Cuando mi padre era regente, la familia Keller no era muy querida por él, pero Julian a veces se escabullía al castillo cuando ni él ni mi madre estaban.

Él cuidó de mí cuando estuve en mi peor momento.

—Seré generoso contigo, esposo querido, y te ayudaré con tu intratable hermano, pero a cambio me dejarás ayudarte con el reino.

—Julian —refunfuñé.

—Acepta mi trato y ambos ganamos. No te pido nada imposible.

—Lo es, tendré que verte más tiempo del necesario. No sé si me place la idea de tenerte en la corte todo el día.

—Lo resolveremos —sonrió—. Sujeta mis piernas.

—¿Qué?

Él dio un pequeño salto y yo lo atrapé antes de que se uniera al agua turbulenta, sus piernas rodearon mi cintura y sus brazos, mi cuello; lo sujeté como me pidió y al sentir su tibia piel un cosquilleo me recorrió las manos. Su respiración en mi oreja me puso más nervioso.

—Solo por ahora..., puedes..., te doy permiso para tocarme.

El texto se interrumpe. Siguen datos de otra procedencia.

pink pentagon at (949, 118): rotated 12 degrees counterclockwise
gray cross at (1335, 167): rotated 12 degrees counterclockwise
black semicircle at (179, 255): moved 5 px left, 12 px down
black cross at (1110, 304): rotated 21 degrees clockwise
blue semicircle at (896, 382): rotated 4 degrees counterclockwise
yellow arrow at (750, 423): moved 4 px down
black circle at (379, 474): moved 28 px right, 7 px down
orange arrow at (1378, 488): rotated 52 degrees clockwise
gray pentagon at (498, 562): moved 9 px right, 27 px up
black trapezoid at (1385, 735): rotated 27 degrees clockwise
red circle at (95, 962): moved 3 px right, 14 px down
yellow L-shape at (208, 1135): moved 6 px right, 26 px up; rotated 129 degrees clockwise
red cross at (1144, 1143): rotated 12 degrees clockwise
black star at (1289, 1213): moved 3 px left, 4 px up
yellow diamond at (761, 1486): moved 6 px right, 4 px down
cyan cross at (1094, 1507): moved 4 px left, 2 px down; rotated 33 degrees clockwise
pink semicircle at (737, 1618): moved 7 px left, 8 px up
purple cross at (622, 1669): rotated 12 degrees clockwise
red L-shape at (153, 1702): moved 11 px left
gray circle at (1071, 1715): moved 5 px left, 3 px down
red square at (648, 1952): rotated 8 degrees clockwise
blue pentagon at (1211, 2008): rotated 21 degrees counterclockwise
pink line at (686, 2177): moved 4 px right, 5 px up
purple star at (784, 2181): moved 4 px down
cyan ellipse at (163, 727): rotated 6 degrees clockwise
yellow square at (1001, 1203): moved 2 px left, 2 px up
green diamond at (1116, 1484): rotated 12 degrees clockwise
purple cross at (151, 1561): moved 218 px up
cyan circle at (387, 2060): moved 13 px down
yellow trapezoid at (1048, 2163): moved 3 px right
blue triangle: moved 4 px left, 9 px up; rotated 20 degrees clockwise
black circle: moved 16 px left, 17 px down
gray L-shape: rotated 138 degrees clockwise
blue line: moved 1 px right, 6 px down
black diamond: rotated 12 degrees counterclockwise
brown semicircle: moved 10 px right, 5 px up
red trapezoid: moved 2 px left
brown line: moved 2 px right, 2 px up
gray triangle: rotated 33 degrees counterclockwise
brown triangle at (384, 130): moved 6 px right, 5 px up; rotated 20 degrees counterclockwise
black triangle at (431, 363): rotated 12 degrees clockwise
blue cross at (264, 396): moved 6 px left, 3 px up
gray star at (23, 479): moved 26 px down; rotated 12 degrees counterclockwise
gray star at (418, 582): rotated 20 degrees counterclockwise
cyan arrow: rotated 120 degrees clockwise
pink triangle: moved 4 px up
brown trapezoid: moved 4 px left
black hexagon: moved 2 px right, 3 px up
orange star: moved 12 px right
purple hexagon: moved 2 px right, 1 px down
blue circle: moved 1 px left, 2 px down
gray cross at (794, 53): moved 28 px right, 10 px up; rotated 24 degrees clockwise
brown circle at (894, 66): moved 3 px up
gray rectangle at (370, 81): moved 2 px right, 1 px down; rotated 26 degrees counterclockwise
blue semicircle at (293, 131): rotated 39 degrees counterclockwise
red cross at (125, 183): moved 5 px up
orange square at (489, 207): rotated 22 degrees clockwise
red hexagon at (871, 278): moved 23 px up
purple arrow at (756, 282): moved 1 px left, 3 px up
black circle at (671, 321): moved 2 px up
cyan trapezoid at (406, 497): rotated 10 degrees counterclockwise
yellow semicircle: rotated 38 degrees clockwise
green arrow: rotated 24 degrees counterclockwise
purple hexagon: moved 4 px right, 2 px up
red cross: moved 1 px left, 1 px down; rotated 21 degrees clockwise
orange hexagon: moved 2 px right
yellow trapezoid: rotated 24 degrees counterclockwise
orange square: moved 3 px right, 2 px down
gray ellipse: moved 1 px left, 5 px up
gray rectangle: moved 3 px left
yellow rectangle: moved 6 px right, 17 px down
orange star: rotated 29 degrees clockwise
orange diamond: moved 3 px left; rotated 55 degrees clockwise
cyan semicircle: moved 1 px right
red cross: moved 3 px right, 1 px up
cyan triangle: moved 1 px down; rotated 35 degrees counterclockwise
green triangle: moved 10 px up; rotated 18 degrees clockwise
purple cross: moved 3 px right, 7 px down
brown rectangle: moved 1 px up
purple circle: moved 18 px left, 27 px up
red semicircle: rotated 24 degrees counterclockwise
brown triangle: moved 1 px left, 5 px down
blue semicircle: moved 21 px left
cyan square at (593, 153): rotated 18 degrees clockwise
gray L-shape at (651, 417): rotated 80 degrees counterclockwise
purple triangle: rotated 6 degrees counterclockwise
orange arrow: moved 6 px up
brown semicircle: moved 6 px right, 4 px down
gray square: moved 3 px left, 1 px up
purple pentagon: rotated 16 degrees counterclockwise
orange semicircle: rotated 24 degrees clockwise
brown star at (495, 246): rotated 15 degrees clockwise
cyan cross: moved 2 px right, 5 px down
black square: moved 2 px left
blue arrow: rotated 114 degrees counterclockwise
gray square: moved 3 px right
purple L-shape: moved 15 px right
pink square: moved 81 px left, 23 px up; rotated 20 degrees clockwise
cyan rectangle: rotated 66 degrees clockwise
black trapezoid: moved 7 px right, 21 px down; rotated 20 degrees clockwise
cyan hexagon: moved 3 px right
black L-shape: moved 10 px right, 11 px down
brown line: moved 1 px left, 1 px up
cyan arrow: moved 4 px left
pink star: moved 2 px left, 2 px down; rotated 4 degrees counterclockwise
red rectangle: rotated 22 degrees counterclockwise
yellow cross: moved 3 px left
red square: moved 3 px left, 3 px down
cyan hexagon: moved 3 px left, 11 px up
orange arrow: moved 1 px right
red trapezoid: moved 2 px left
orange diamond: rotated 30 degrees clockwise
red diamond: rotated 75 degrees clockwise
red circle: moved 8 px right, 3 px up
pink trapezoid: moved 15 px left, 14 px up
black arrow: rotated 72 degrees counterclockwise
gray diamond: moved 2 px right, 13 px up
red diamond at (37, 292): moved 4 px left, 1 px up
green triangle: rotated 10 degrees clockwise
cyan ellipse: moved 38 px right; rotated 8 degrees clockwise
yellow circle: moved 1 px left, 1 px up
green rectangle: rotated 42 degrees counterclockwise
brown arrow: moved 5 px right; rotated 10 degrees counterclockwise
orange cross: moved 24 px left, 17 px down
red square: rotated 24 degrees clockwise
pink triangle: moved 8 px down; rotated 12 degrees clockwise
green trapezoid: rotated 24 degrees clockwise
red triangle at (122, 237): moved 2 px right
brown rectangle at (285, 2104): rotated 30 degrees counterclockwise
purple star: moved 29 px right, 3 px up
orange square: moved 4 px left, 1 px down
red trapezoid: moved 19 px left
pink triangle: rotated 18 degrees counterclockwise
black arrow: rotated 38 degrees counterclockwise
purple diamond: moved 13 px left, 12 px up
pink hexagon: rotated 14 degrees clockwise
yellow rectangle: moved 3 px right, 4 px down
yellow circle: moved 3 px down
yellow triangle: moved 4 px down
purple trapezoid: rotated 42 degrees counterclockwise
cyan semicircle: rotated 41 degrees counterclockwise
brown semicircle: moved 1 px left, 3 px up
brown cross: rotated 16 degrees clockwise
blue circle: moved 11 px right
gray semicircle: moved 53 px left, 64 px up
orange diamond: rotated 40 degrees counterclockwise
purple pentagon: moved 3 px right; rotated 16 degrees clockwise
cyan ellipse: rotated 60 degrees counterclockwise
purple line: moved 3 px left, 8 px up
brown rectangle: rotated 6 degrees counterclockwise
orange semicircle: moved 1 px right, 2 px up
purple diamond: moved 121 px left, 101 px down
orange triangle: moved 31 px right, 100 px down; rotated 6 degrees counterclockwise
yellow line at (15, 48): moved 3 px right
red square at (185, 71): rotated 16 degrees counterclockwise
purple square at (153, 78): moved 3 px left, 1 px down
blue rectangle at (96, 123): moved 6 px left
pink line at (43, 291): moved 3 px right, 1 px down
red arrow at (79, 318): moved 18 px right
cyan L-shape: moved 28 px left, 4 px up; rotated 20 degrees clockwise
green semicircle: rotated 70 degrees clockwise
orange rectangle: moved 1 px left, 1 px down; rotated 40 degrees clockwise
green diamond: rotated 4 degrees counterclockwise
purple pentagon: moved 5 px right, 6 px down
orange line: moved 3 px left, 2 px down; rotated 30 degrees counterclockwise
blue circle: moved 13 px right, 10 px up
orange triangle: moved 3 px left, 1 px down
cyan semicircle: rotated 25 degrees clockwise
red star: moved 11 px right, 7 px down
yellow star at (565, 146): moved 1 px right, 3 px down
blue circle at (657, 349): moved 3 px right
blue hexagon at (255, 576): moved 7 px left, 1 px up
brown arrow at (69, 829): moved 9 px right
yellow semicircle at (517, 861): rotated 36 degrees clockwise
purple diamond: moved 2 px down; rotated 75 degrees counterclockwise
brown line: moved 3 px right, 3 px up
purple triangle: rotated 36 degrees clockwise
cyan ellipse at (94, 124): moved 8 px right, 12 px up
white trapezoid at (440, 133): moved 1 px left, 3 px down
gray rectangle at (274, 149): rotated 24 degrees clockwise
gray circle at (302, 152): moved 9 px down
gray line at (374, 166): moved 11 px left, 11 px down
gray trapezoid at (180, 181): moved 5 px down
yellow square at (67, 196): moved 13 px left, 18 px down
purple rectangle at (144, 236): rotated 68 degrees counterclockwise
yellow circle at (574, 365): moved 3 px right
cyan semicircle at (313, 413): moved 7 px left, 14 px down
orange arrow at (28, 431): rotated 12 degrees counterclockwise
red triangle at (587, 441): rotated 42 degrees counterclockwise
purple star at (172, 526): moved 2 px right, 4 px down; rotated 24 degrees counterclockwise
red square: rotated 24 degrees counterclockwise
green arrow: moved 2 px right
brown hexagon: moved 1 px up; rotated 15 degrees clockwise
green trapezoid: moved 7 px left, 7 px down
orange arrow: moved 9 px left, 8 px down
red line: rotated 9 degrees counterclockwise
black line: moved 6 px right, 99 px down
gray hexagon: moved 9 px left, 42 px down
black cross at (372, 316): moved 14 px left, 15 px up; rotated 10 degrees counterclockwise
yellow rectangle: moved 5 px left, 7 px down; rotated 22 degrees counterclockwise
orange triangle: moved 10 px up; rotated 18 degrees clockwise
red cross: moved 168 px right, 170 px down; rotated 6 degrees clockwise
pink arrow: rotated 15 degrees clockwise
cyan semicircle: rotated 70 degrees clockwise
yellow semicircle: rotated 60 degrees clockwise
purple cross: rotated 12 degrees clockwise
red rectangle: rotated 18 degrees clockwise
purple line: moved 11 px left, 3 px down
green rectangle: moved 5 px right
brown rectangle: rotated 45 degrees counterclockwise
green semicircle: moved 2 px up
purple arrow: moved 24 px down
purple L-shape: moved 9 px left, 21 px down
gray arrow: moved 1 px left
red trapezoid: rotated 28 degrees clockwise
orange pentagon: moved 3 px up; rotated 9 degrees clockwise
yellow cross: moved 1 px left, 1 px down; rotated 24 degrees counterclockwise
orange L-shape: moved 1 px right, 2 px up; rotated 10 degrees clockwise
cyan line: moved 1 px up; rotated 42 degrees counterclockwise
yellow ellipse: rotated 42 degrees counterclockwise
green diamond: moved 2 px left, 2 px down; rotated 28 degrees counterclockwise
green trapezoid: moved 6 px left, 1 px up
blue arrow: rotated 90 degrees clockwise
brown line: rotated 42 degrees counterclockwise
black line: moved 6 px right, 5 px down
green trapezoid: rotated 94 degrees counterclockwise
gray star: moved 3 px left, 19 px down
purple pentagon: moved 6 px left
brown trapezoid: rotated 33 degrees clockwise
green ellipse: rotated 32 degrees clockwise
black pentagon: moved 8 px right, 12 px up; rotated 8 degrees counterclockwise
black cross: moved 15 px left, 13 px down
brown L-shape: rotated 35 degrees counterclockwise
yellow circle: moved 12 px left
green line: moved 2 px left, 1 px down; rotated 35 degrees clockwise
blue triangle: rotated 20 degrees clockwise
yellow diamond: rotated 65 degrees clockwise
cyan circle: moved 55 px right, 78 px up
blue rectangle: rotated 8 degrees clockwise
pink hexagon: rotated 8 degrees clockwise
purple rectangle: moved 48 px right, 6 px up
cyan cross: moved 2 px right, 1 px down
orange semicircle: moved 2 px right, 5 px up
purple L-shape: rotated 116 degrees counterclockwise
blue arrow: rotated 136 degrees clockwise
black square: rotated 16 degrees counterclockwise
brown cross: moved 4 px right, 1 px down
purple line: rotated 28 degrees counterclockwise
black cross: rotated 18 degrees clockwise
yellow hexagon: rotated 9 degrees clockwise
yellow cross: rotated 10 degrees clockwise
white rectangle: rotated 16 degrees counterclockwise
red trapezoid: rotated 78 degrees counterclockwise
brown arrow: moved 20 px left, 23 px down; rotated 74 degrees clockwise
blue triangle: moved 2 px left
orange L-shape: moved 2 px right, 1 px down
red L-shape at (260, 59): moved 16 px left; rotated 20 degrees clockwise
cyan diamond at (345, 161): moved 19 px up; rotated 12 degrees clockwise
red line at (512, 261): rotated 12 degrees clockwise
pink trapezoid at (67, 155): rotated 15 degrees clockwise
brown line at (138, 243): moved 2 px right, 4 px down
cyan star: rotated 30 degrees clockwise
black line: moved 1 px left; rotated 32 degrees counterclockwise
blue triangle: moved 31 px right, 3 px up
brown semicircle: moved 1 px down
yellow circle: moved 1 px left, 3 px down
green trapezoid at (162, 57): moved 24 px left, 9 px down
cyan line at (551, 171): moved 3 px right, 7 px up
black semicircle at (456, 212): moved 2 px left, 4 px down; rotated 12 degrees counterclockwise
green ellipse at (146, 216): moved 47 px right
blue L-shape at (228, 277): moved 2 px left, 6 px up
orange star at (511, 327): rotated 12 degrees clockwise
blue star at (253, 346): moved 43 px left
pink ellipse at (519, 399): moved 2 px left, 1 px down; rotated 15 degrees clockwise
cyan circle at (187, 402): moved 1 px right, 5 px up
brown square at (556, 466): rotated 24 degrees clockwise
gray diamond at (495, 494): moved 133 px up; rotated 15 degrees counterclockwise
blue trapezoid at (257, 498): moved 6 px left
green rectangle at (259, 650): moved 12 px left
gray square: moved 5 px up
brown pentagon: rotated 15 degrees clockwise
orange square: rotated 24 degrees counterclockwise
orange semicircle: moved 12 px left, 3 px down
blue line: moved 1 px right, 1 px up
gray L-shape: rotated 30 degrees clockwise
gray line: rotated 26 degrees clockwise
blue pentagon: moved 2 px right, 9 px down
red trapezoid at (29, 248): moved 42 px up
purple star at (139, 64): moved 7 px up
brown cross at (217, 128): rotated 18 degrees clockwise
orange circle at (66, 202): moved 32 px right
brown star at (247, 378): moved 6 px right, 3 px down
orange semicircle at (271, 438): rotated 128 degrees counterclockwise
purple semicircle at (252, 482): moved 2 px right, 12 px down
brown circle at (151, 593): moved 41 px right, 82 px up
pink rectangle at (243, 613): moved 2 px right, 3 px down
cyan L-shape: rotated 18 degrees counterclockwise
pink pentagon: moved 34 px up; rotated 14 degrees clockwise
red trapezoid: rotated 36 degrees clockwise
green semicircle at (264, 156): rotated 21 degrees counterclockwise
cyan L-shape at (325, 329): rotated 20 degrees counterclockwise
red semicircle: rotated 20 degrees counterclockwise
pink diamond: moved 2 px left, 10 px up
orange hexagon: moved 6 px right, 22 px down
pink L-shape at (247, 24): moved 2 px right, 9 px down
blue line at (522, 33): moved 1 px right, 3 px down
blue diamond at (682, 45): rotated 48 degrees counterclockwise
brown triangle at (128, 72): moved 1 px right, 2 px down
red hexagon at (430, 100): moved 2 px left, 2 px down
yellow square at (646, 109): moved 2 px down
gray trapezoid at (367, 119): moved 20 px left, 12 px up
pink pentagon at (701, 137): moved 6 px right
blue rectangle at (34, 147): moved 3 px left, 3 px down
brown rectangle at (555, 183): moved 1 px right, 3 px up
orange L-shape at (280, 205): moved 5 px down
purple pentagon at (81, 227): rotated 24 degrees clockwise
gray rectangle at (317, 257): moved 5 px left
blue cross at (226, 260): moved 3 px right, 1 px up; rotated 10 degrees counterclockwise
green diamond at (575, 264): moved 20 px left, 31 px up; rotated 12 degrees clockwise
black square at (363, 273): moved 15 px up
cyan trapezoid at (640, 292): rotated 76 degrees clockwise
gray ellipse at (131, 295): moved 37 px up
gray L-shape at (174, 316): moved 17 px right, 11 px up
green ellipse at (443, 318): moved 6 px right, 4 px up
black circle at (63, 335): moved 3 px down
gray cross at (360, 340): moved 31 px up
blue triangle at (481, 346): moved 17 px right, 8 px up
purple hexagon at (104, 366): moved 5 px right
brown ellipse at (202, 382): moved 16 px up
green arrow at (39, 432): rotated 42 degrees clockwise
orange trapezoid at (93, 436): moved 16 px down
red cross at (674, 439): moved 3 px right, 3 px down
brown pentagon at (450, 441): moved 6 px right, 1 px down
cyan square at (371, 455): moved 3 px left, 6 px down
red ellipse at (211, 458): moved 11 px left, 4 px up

Lo hacía por el bien de nuestra puesta en escena, y yo no desperdiciaría la oportunidad.

Mis dedos recorrieron la carne de sus muslos hasta su tierno culo, lo aruñé con suavidad y por un segundo quise ir más profundo y acariciar su intimidad, pero, aunque Julian me había dado permiso, no sería correcto.

Él temblaba como si tuviera frío, quizás porque no le gustaba que lo tocara o quizás porque le gustaba demasiado.

—Yo también lo odio —me dijo al oído—. Te hizo tanto daño en el pasado... Él merecía esos castigos, no tú.

—Es un bastardo idiota, concuerdo contigo, y adoro fastidiar su miserable vida.

Julian largó una suave risita contra mi oído.

—¿Me ayudarías en eso?

—¿Cómo podría?

Su rostro estaba frente al mío, tan sonrojado y los ojos achicados para poder verme con claridad. Sus labios estaban enrojecidos, apetitosos, y sucumbí ante ellos. Su boca soltó un gemido, pero no se alejó. Apretó sus piernas alrededor de mi cadera y con muy poco pudor restregué mi polla dura contra la suya desnuda. En ese momento, envuelto por esa bruma de deseo que me provocaba su pequeño cuerpo, quise estar desnudo para tomarlo justo ahí, sin importarme que Robert nos mirara.

—Estamos caminando sobre un camino escarpado, Bauer.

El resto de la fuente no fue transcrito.